Duke University is a community dedicated to scholarship, leadership, and service and to the principles of honesty, fairness, respect, and accountability. Citizens of this community commit to reflect upon and uphold these principles in all academic and nonacademic endeavors, and to protect and promote a culture of integrity.
To uphold the Duke Community Standard:
- I will not lie, cheat, or steal in my academic endeavors;
- I will conduct myself honorably in all my endeavors; and
- I will act if the Standard is compromised.
Please review the standards here.
Cheating on exams and quizzes, plagiarism on homework assignments and projects, lying about an illness or absence, and other forms of academic dishonesty are a breach of trust with classmates and faculty, violate the Duke Community Standard, and will not be tolerated. Such incidences will result in a grade of 0 for all parties involved as well as being reported to the University Judicial Board. Additionally, there will be a penalty to your final course grade.

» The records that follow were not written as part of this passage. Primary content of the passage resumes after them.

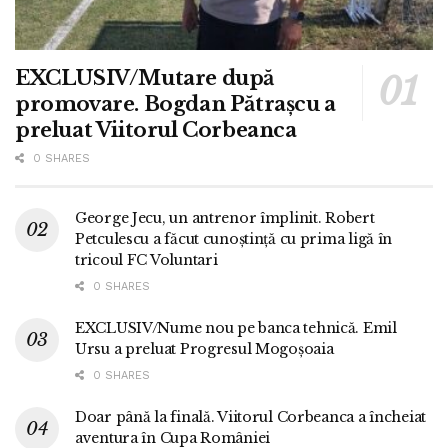
EXCLUSIV/Mutare după
promovare. Bogdan Pătrașcu a
preluat Viitorul Corbeanca
0 SHARES
George Jecu, un antrenor împlinit. Robert
Petculescu a făcut cunoștință cu prima ligă în
tricoul FC Voluntari
0 SHARES
EXCLUSIV/Nume nou pe banca tehnică. Emil
Ursu a preluat Progresul Mogoșoaia
0 SHARES
Doar până la finală. Viitorul Corbeanca a încheiat
aventura în Cupa României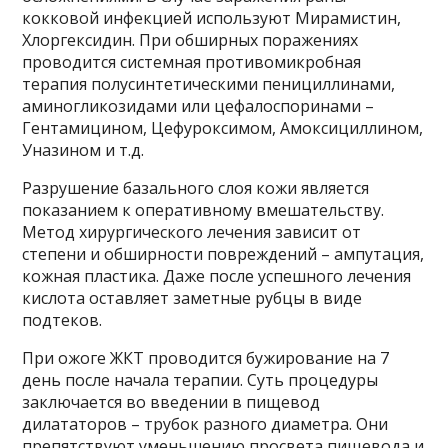
кокковой инфекцией используют Мирамистин,
Хлоргексидин. При обширных поражениях
проводится системная противомикробная
терапия полусинтетическими пенициллинами,
аминогликозидами или цефалоспоринами –
Гентамицином, Цефуроксимом, Амоксициллином,
Уназином и т.д.
Разрушение базального слоя кожи является
показанием к оперативному вмешательству.
Метод хирургического лечения зависит от
степени и обширности повреждений – ампутация,
кожная пластика. Даже после успешного лечения
кислота оставляет заметные рубцы в виде
подтеков.
При ожоге ЖКТ проводится бужирование на 7
день после начала терапии. Суть процедуры
заключается во введении в пищевод
дилататоров – трубок разного диаметра. Они
препятствуют уменьшению просвета пищевода и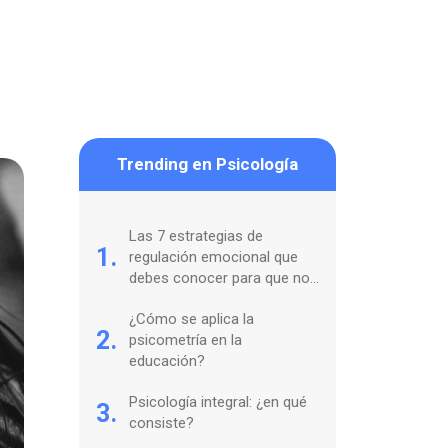
Trending en Psicología
Las 7 estrategias de
1.
regulación emocional que
debes conocer para que no
te coman tus sentimientos
¿Cómo se aplica la
2.
psicometría en la
educación?
Psicología integral: ¿en qué
3.
consiste?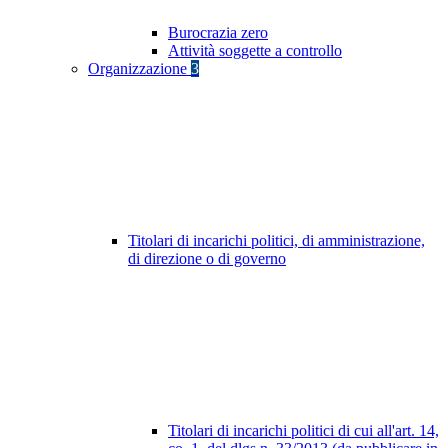
Burocrazia zero
Attività soggette a controllo
Organizzazione
3
Titolari di incarichi politici, di amministrazione,
di direzione o di governo
Titolari di incarichi politici di cui all'art. 14,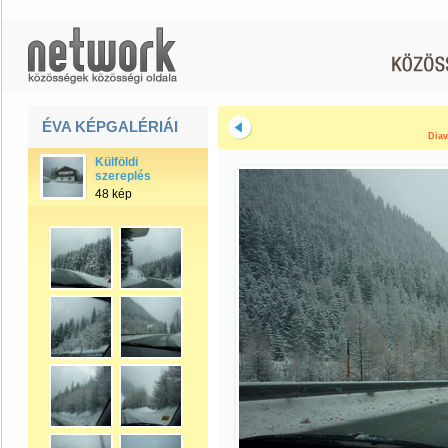
ÉVA KÉPGALÉRIÁI
Diav
Külföldi
szereplés
48 kép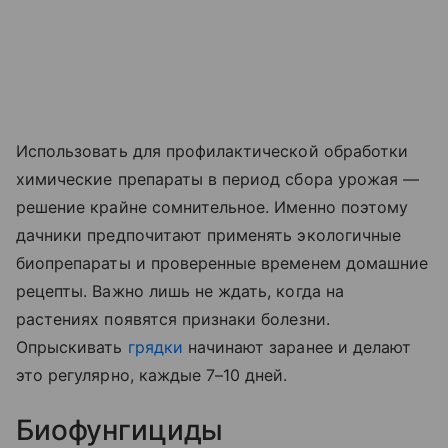
Использовать для профилактической обработки
химические препараты в период сбора урожая —
решение крайне сомнительное. Именно поэтому
дачники предпочитают применять экологичные
биопрепараты и проверенные временем домашние
рецепты. Важно лишь не ждать, когда на
растениях появятся признаки болезни.
Опрыскивать
грядки
начинают заранее и делают
это регулярно, каждые 7–10 дней.
Биофунгициды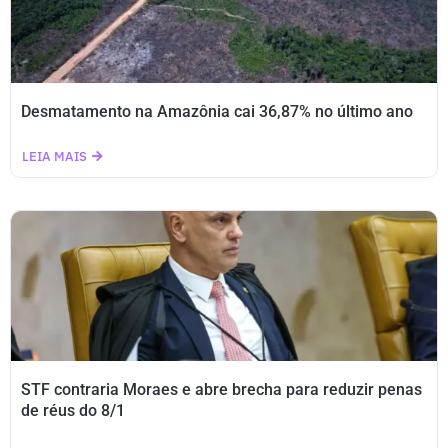
Desmatamento na Amazônia cai 36,87% no último ano
LEIA MAIS
STF contraria Moraes e abre brecha para reduzir penas
de réus do 8/1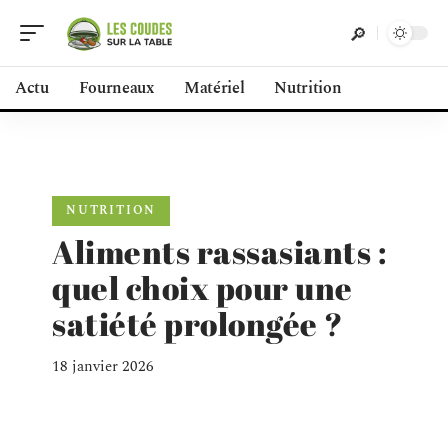
Actu
Fourneaux
Matériel
Nutrition
NUTRITION
Aliments rassasiants :
quel choix pour une
satiété prolongée ?
18 janvier 2026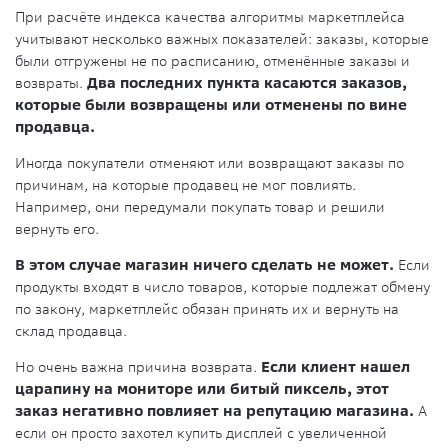
При расчёте индекса качества алгоритмы маркетплейса
учитывают несколько важных показателей: заказы, которые
были отгружены не по расписанию, отменённые заказы и
возвраты.
Два последних пункта касаются заказов,
которые были возвращены или отменены по вине
продавца.
Иногда покупатели отменяют или возвращают заказы по
причинам, на которые продавец не мог повлиять.
Например, они передумали покупать товар и решили
вернуть его.
В этом случае магазин ничего сделать не может.
Если
продукты входят в число товаров, которые подлежат обмену
по закону, маркетплейс обязан принять их и вернуть на
склад продавца.
Но очень важна причина возврата.
Если клиент нашел
царапину на мониторе или битый пиксель, этот
заказ негативно повлияет на репутацию магазина.
А
если он просто захотел купить дисплей с увеличенной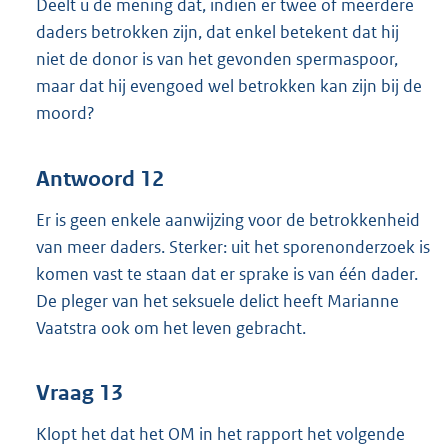
Deelt u de mening dat, indien er twee of meerdere
daders betrokken zijn, dat enkel betekent dat hij
niet de donor is van het gevonden spermaspoor,
maar dat hij evengoed wel betrokken kan zijn bij de
moord?
Antwoord 12
Er is geen enkele aanwijzing voor de betrokkenheid
van meer daders. Sterker: uit het sporenonderzoek is
komen vast te staan dat er sprake is van één dader.
De pleger van het seksuele delict heeft Marianne
Vaatstra ook om het leven gebracht.
Vraag 13
Klopt het dat het OM in het rapport het volgende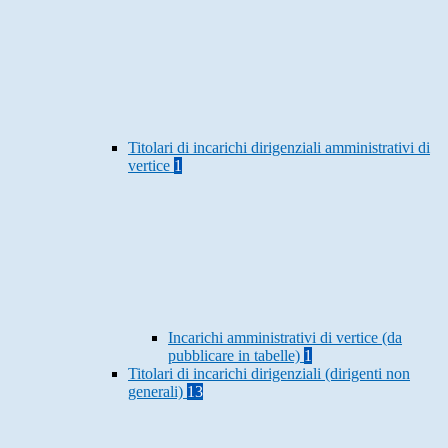
Titolari di incarichi dirigenziali amministrativi di
vertice
1
Incarichi amministrativi di vertice (da
pubblicare in tabelle)
1
Titolari di incarichi dirigenziali (dirigenti non
generali)
13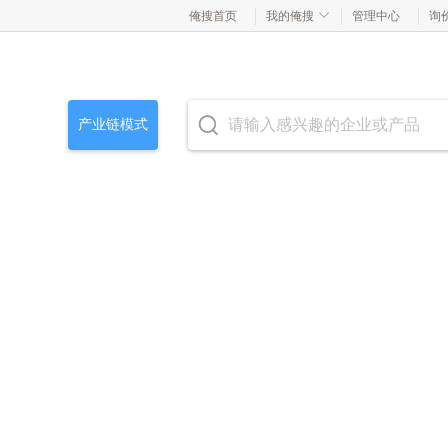
俺搜首页
我的俺搜
管理中心
询
产业链模式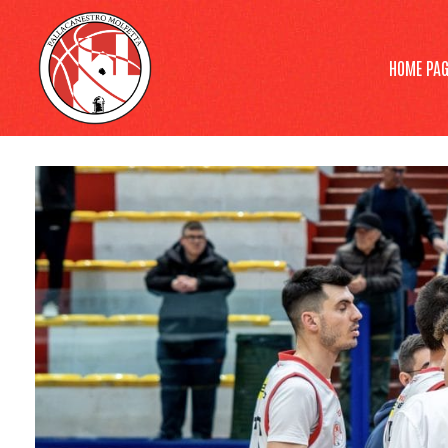
HOME PAG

It is your responsibility to carefully read each assignment so you know what is permitted and what is not. If you are ever unsure what is allowed, please ask the instructor or one of the TAs.
Similar reproducible examples exist online that will help you answer many of the questions posed on notes, labs, homework assignments, and exams. Use of these resources is allowed unless it is written explicitly on the assignment.
You must always cite any code you copy or use as inspiration from outside sources. Copied code without citation is plagiarism.
Discussion with other students and groups is allowed unless it is written explicitly on the assignment. However, you may not directly share code or write-up with other students.
In this course, we will strive to create a learning environment that is welcoming to all students and that is in alignment with Duke’s Commitment to Diversity and Inclusion. If there is any aspect of the class that is not welcoming or accessible to you, please let me know immediately. Additionally, if you are experiencing something outside of class that is affecting your performance in the course, please feel free to talk with me and/or your academic dean.
Students with disabilities who believe they may need accommodations in this class are encouraged to contact the Student Disability Access Office at (919) 668-1267 as soon as possible to better ensure that such accommodations can be made.